▶ _Your assignment_: Each line of the entries that mentions the string "patch" needs to be reported.

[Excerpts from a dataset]
BEGIN

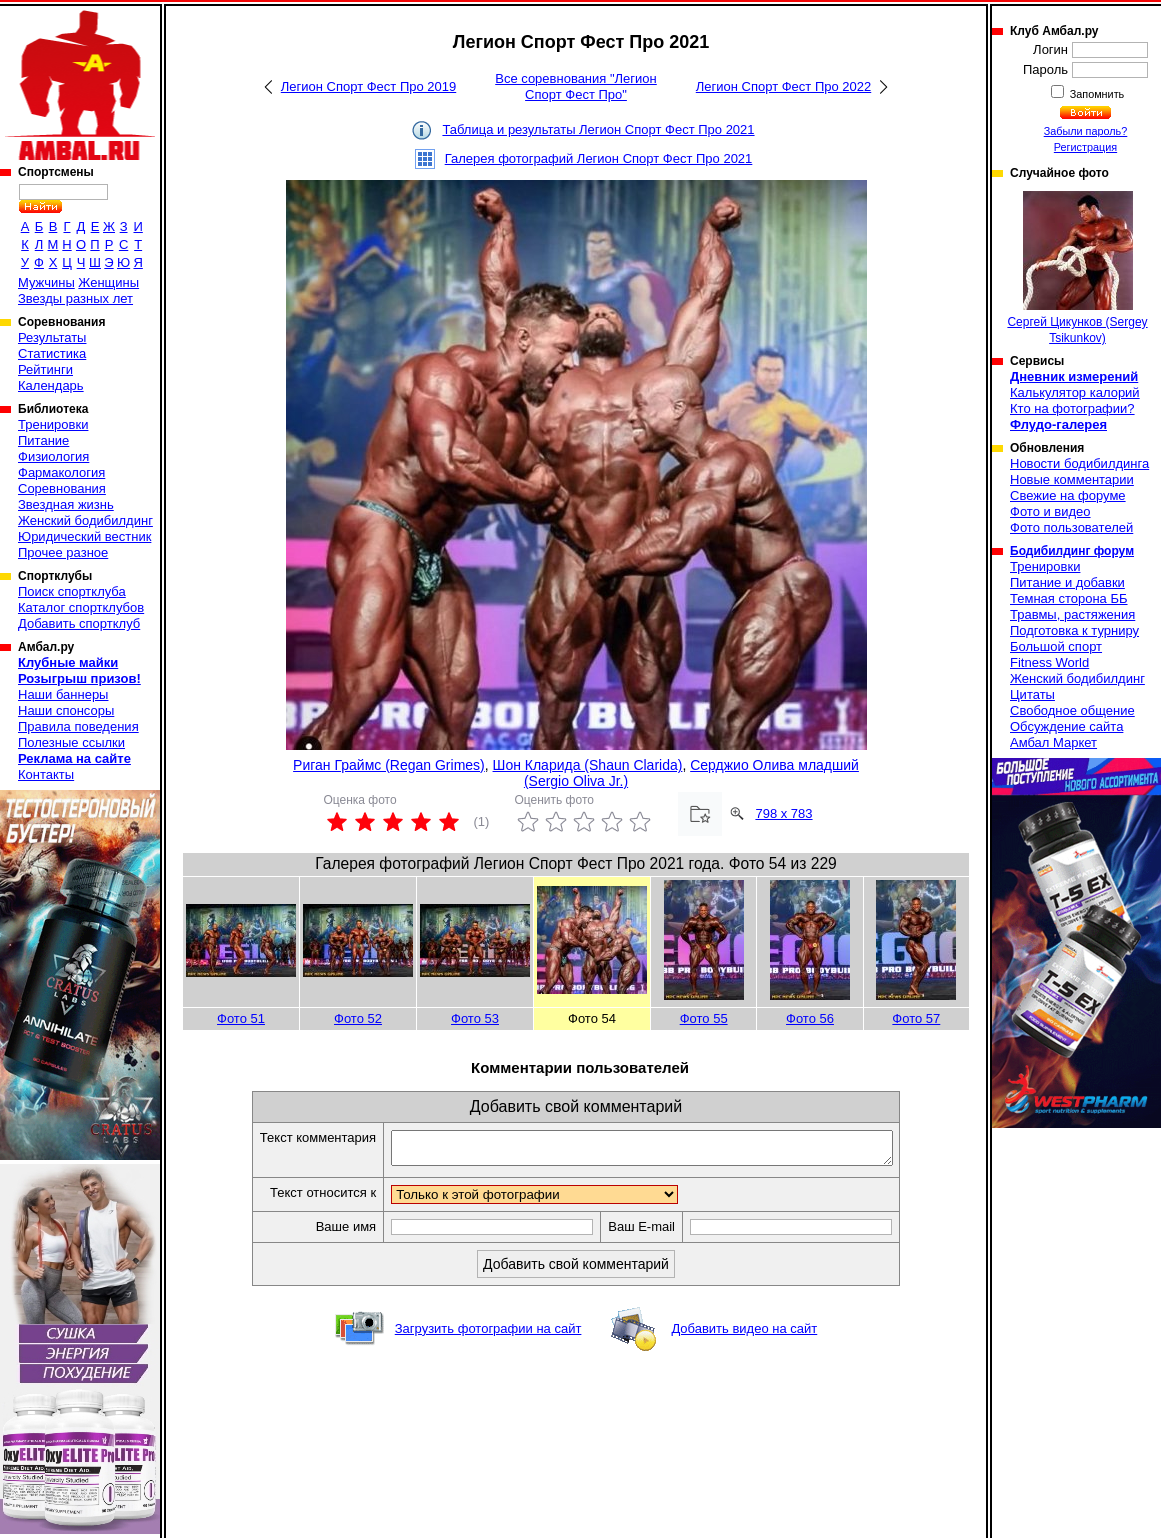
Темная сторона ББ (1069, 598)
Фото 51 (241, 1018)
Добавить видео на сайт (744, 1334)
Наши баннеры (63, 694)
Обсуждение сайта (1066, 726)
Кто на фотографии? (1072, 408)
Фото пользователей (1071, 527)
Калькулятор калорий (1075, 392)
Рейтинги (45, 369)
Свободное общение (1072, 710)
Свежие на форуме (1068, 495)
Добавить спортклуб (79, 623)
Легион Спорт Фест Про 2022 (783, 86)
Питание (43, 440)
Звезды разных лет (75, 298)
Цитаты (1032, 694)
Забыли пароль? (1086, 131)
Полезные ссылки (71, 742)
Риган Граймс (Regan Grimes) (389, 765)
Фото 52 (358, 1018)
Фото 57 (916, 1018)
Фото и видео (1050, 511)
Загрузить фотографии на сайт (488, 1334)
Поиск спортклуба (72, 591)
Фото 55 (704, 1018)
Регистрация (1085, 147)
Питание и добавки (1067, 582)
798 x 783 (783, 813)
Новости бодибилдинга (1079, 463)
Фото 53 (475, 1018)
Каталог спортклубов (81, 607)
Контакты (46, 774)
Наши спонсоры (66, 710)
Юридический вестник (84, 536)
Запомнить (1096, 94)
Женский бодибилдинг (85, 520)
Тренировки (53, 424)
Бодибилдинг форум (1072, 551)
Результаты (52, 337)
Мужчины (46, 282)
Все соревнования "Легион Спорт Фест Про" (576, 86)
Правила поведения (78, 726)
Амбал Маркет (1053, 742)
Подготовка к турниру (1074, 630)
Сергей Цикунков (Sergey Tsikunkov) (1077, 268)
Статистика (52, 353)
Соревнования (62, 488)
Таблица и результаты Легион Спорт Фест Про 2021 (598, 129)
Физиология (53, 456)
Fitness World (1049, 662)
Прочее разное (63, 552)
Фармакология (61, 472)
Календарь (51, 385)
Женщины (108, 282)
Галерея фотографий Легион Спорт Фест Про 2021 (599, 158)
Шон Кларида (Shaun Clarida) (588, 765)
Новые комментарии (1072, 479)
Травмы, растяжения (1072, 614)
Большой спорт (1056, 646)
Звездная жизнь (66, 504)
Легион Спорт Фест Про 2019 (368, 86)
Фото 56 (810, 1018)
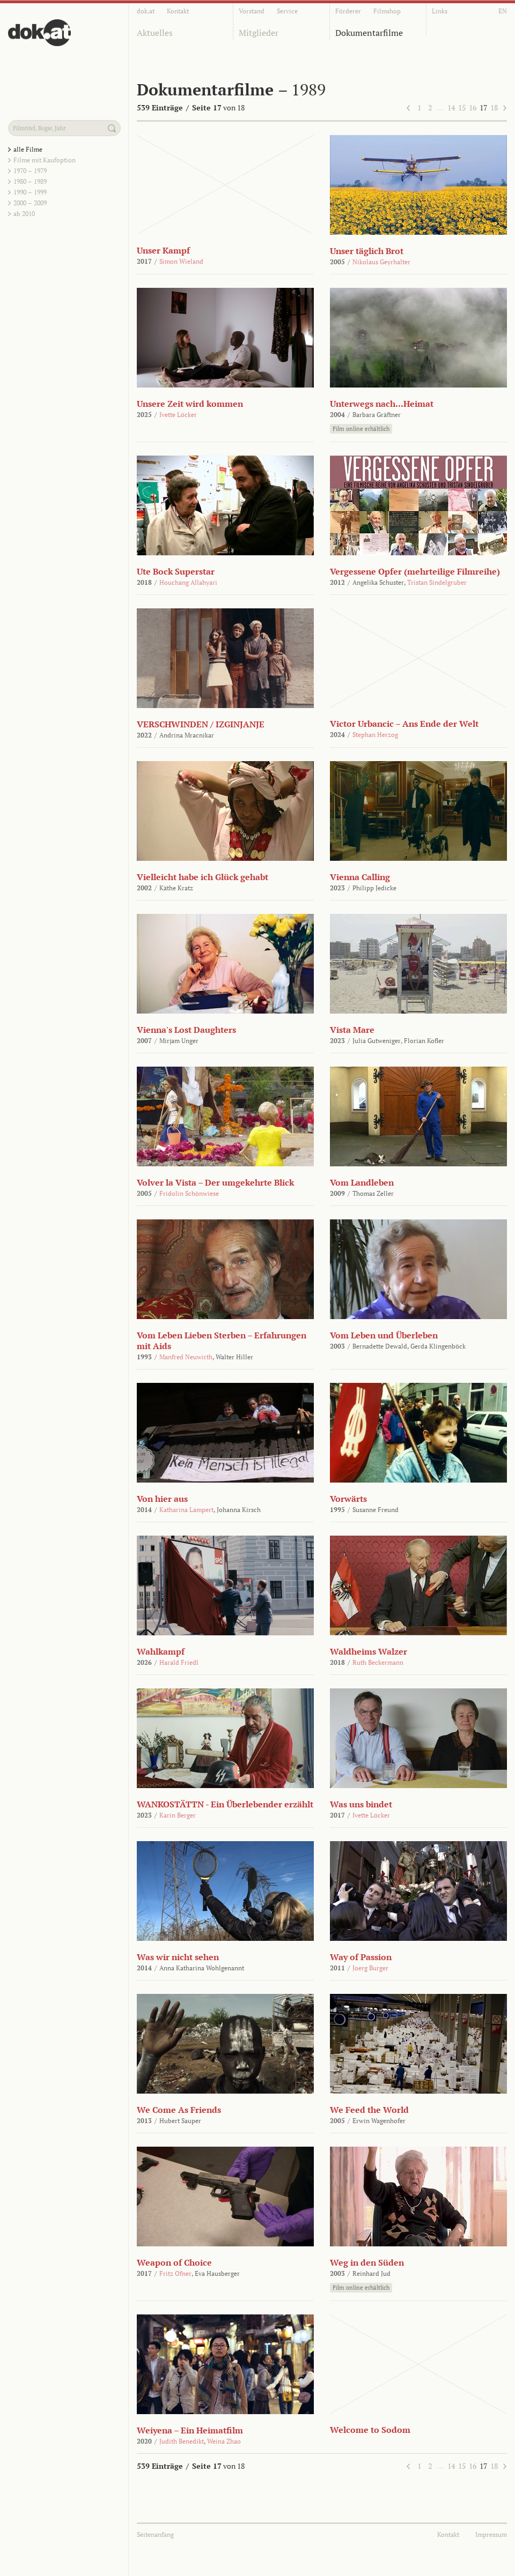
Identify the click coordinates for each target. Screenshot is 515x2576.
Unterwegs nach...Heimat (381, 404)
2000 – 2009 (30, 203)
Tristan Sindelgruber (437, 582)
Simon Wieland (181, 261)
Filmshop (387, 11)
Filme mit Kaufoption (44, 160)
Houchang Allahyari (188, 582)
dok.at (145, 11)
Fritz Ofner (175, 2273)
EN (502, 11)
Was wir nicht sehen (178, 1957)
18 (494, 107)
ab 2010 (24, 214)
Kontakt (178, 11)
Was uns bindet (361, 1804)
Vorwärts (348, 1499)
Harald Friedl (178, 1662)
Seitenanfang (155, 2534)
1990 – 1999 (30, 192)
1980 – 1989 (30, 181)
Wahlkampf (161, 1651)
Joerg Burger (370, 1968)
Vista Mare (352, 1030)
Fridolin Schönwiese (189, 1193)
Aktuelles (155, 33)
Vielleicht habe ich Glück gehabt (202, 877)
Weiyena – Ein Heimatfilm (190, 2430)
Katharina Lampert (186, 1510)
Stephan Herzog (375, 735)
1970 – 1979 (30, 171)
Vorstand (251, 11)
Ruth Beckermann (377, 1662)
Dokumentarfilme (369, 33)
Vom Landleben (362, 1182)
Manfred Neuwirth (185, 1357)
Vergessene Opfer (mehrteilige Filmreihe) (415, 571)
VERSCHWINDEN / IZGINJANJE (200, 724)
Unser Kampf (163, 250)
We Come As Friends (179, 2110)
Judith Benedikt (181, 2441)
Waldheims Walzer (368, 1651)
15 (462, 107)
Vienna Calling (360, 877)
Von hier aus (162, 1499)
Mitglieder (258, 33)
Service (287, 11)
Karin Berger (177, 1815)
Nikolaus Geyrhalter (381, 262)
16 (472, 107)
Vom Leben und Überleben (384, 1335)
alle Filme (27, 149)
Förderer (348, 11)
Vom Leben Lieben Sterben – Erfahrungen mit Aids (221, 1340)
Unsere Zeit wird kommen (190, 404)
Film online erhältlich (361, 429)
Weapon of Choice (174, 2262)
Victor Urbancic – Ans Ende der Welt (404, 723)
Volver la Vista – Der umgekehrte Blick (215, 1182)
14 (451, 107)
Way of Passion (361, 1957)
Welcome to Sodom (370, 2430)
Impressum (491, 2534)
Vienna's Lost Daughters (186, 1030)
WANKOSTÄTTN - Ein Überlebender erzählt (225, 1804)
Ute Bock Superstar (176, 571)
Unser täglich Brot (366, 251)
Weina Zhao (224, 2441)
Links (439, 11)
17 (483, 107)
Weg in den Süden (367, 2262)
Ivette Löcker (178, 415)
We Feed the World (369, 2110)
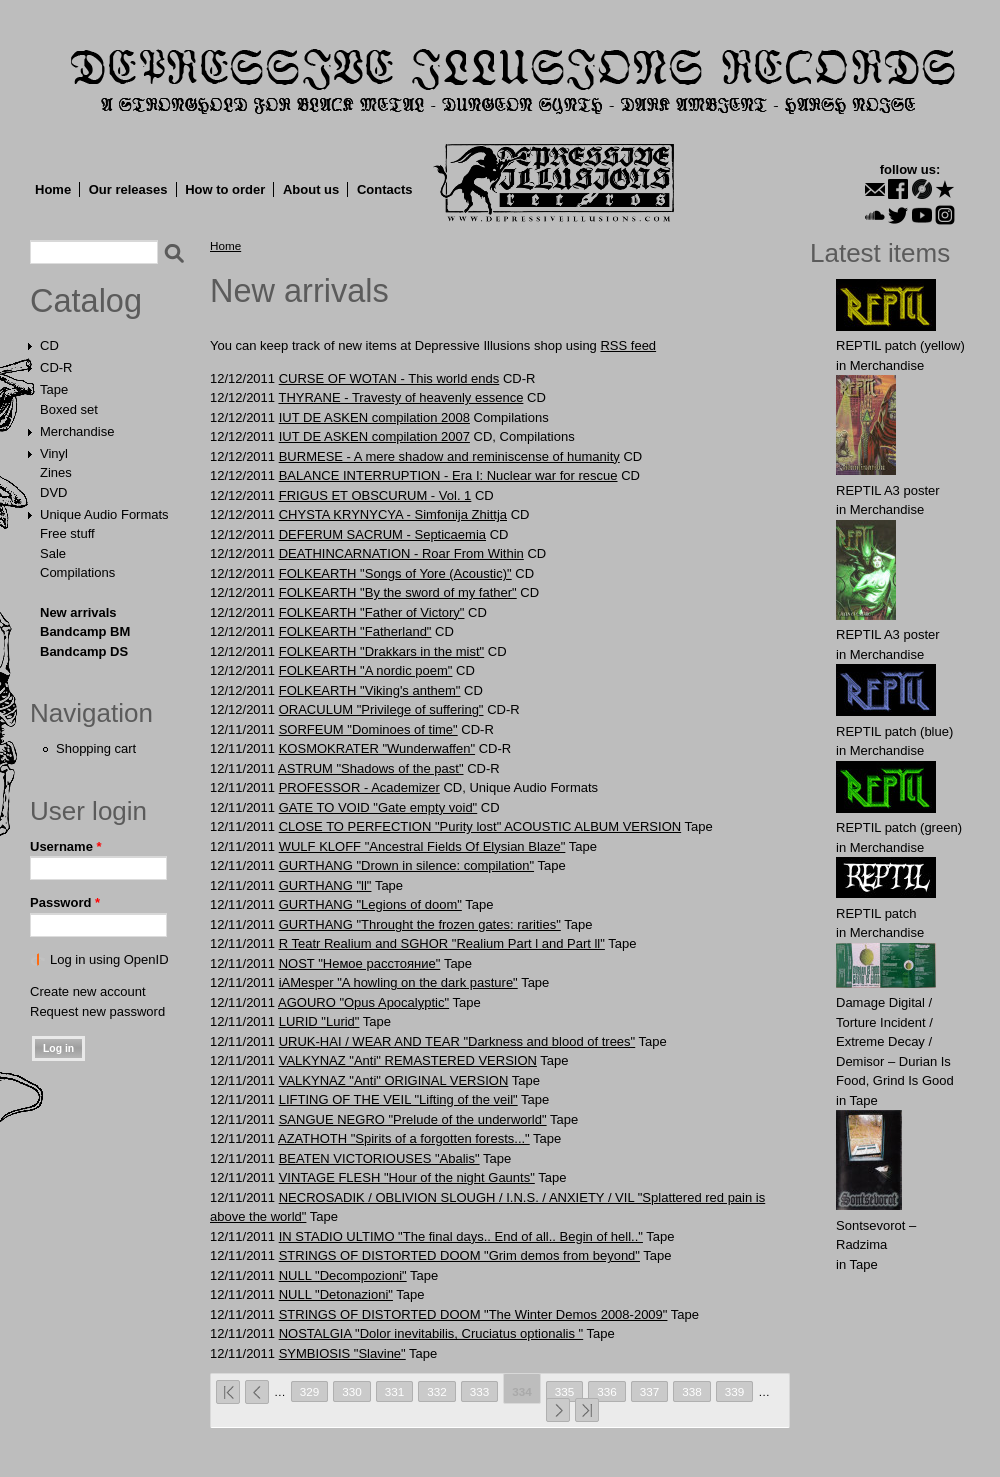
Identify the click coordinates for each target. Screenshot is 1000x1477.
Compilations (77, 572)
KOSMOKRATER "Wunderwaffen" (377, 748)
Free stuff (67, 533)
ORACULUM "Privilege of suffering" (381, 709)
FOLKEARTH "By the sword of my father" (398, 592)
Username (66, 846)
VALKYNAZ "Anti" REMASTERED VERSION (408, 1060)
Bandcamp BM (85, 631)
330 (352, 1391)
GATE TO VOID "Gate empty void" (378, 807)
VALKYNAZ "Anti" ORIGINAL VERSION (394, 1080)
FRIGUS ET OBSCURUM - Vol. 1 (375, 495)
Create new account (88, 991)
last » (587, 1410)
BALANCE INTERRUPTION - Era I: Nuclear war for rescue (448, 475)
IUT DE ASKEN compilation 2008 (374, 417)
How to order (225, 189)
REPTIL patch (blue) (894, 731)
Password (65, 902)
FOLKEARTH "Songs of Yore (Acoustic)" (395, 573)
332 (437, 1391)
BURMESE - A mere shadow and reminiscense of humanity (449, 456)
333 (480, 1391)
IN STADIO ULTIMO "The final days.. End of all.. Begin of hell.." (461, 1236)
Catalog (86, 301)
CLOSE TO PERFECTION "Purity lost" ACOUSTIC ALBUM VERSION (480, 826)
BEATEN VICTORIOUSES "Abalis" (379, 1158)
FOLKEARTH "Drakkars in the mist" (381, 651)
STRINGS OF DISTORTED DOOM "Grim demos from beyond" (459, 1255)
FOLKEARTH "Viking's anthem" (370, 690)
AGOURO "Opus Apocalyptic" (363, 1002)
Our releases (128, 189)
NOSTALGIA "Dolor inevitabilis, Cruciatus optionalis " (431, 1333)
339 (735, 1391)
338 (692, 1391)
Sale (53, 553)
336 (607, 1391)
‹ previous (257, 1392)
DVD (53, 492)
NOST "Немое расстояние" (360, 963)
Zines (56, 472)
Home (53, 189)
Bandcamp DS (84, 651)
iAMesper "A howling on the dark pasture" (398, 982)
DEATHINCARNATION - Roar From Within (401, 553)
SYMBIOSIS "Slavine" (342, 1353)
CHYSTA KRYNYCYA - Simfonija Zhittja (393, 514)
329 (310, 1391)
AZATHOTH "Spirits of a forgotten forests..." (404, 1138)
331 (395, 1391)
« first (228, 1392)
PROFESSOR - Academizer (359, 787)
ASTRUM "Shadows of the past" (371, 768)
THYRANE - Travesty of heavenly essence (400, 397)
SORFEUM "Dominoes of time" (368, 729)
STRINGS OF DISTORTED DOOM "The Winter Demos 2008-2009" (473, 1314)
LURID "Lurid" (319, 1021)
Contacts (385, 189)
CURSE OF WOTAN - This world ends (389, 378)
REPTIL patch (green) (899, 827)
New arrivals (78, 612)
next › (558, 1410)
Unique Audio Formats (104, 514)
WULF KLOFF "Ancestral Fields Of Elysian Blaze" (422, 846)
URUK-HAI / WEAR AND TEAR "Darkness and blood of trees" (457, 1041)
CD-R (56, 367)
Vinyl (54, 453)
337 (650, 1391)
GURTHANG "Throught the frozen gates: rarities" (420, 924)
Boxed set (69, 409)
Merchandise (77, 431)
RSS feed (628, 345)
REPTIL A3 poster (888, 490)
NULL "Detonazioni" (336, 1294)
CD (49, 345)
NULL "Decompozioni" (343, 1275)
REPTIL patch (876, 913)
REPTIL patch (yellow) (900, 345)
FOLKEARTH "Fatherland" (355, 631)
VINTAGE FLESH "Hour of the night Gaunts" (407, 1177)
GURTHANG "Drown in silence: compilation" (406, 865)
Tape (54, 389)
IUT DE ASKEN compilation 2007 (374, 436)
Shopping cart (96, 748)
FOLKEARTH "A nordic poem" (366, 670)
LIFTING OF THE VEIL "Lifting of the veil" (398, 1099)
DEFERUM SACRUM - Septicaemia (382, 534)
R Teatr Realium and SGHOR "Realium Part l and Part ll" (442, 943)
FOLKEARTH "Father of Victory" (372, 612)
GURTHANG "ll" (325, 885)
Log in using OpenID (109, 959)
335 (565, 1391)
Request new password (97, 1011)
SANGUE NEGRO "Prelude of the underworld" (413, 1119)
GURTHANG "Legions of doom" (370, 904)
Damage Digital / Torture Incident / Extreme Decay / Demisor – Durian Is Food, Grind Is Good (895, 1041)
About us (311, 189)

END

▶ _Expected answer_:
REPTIL patch (blue) (894, 731)
REPTIL patch (green) (899, 827)
REPTIL patch (876, 913)
REPTIL patch (yellow) (900, 345)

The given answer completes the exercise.